··· Source material

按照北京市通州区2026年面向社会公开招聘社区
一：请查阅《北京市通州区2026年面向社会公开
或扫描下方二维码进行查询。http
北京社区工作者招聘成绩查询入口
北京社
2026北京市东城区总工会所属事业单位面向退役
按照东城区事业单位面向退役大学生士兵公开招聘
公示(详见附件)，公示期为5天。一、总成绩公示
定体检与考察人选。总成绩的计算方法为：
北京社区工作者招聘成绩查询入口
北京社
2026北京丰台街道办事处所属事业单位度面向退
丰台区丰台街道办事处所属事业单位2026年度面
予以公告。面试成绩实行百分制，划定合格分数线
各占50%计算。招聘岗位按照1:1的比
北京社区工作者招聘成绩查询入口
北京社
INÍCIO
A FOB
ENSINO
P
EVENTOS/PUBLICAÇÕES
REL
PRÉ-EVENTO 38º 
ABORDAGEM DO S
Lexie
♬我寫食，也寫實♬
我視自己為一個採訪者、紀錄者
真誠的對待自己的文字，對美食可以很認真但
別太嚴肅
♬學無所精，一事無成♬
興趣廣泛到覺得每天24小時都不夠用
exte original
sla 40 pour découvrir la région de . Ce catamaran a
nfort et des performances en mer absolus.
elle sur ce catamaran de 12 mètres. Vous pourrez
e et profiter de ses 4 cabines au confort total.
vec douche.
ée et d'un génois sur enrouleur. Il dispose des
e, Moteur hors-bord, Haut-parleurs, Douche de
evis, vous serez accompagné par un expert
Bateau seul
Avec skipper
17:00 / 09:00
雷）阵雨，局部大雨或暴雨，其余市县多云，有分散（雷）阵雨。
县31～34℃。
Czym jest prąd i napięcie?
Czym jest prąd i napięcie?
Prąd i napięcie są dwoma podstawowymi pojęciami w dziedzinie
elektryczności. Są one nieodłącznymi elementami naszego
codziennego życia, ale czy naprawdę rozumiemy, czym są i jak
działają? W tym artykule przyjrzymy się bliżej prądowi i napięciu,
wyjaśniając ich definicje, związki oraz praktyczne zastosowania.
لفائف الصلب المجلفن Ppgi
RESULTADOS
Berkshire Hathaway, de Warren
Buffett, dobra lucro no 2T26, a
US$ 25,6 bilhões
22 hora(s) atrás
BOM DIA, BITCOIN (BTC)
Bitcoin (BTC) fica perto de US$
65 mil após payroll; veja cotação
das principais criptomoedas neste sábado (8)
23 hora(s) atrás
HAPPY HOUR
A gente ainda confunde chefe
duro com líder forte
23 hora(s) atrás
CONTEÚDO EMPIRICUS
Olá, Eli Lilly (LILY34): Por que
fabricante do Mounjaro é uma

······
··· Source material

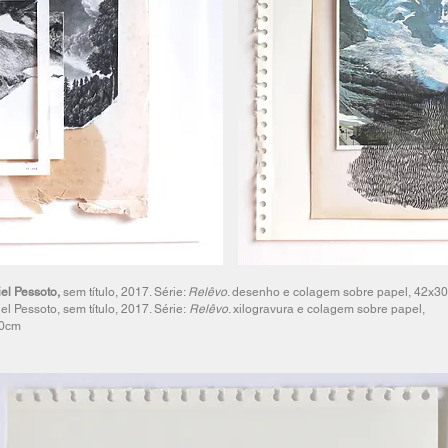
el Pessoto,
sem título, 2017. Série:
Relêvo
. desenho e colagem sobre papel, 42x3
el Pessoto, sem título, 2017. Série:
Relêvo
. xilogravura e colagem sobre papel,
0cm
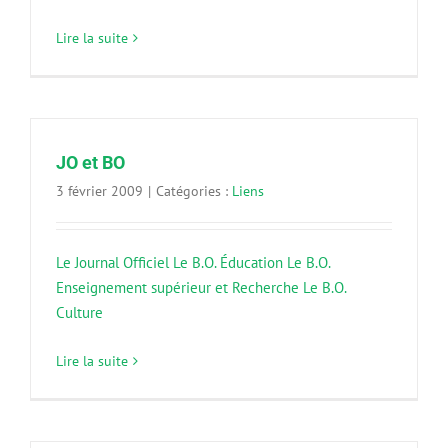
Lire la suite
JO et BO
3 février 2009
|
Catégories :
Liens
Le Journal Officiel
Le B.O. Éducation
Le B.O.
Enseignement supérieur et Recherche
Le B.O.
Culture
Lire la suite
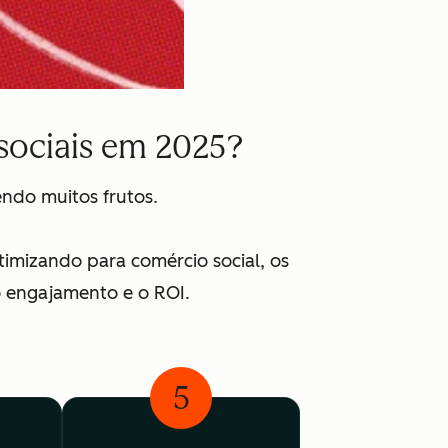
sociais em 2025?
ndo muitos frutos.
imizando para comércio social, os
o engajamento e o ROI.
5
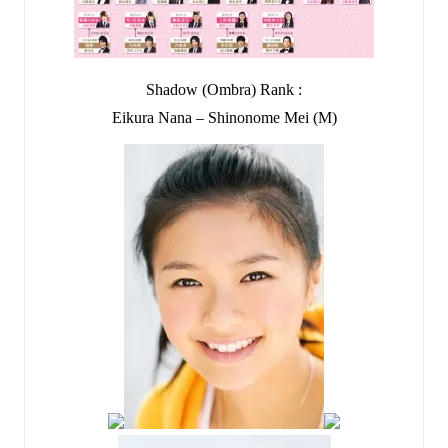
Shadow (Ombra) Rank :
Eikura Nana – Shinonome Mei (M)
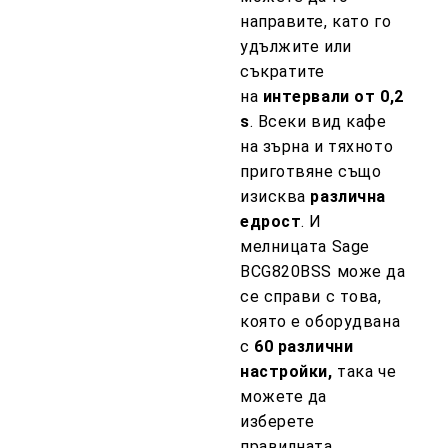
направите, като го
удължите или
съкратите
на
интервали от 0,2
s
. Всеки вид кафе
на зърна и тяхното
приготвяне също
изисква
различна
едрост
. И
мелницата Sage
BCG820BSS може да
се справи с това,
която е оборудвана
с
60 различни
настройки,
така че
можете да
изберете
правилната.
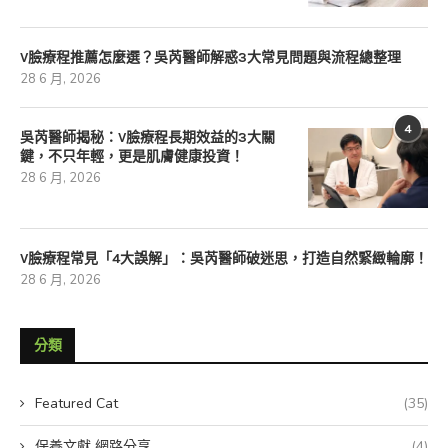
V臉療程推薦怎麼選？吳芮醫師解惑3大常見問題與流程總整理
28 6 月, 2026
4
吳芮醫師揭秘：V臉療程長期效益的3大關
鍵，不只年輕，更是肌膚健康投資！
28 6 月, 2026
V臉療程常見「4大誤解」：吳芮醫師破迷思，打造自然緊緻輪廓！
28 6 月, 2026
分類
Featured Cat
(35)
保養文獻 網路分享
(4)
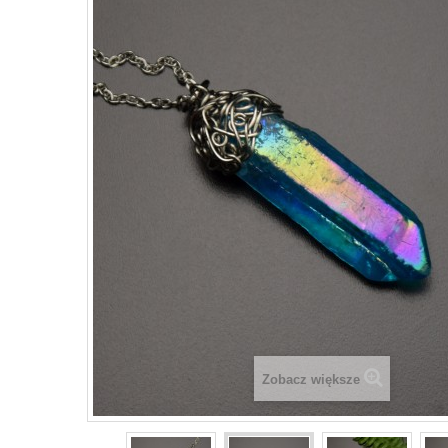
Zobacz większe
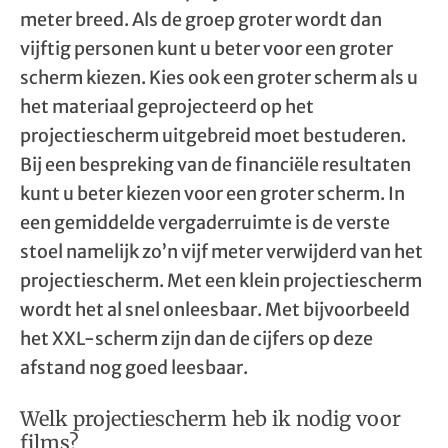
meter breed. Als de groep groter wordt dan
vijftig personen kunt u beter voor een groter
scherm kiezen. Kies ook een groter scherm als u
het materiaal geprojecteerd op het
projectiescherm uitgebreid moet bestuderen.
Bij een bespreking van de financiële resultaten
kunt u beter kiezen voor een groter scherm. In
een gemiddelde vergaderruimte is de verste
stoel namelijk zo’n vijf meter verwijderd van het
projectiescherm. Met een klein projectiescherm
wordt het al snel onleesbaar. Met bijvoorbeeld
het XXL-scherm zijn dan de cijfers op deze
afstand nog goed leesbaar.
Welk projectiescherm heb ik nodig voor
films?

······
··· Source material

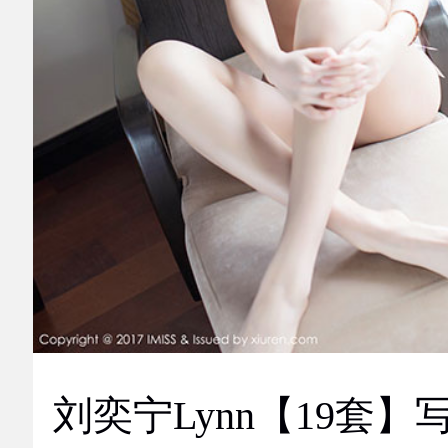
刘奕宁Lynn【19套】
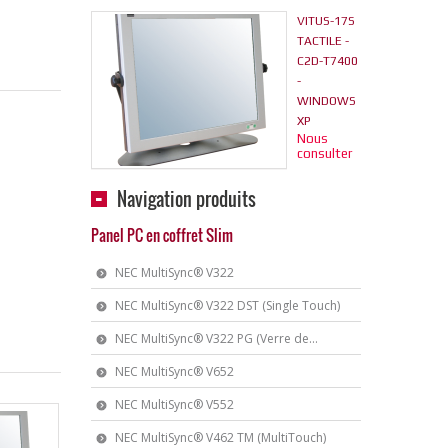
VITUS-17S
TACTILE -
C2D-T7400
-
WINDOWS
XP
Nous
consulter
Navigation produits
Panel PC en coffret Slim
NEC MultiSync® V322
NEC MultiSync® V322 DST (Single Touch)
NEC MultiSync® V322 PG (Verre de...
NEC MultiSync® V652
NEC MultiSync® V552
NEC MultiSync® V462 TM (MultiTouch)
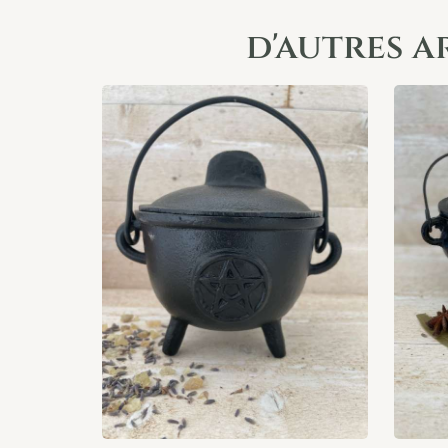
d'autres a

······

= Task item =
In the data above, retype exactly and only the lines between the one holding "按照北京市通州区2026年面向社会公开招聘社区" and the one holding "fabricante do Mounjaro é uma", inclusive.

= Answer to the exercise =
按照北京市通州区2026年面向社会公开招聘社区
一：请查阅《北京市通州区2026年面向社会公开
或扫描下方二维码进行查询。http
北京社区工作者招聘成绩查询入口
北京社
2026北京市东城区总工会所属事业单位面向退役
按照东城区事业单位面向退役大学生士兵公开招聘
公示(详见附件)，公示期为5天。一、总成绩公示
定体检与考察人选。总成绩的计算方法为：
北京社区工作者招聘成绩查询入口
北京社
2026北京丰台街道办事处所属事业单位度面向退
丰台区丰台街道办事处所属事业单位2026年度面
予以公告。面试成绩实行百分制，划定合格分数线
各占50%计算。招聘岗位按照1:1的比
北京社区工作者招聘成绩查询入口
北京社
INÍCIO
A FOB
ENSINO
P
EVENTOS/PUBLICAÇÕES
REL
PRÉ-EVENTO 38º 
ABORDAGEM DO S
Lexie
♬我寫食，也寫實♬
我視自己為一個採訪者、紀錄者
真誠的對待自己的文字，對美食可以很認真但
別太嚴肅
♬學無所精，一事無成♬
興趣廣泛到覺得每天24小時都不夠用
exte original
sla 40 pour découvrir la région de . Ce catamaran a
nfort et des performances en mer absolus.
elle sur ce catamaran de 12 mètres. Vous pourrez
e et profiter de ses 4 cabines au confort total.
vec douche.
ée et d'un génois sur enrouleur. Il dispose des
e, Moteur hors-bord, Haut-parleurs, Douche de
evis, vous serez accompagné par un expert
Bateau seul
Avec skipper
17:00 / 09:00
雷）阵雨，局部大雨或暴雨，其余市县多云，有分散（雷）阵雨。
县31～34℃。
Czym jest prąd i napięcie?
Czym jest prąd i napięcie?
Prąd i napięcie są dwoma podstawowymi pojęciami w dziedzinie
elektryczności. Są one nieodłącznymi elementami naszego
codziennego życia, ale czy naprawdę rozumiemy, czym są i jak
działają? W tym artykule przyjrzymy się bliżej prądowi i napięciu,
wyjaśniając ich definicje, związki oraz praktyczne zastosowania.
لفائف الصلب المجلفن Ppgi
RESULTADOS
Berkshire Hathaway, de Warren
Buffett, dobra lucro no 2T26, a
US$ 25,6 bilhões
22 hora(s) atrás
BOM DIA, BITCOIN (BTC)
Bitcoin (BTC) fica perto de US$
65 mil após payroll; veja cotação
das principais criptomoedas neste sábado (8)
23 hora(s) atrás
HAPPY HOUR
A gente ainda confunde chefe
duro com líder forte
23 hora(s) atrás
CONTEÚDO EMPIRICUS
Olá, Eli Lilly (LILY34): Por que
fabricante do Mounjaro é uma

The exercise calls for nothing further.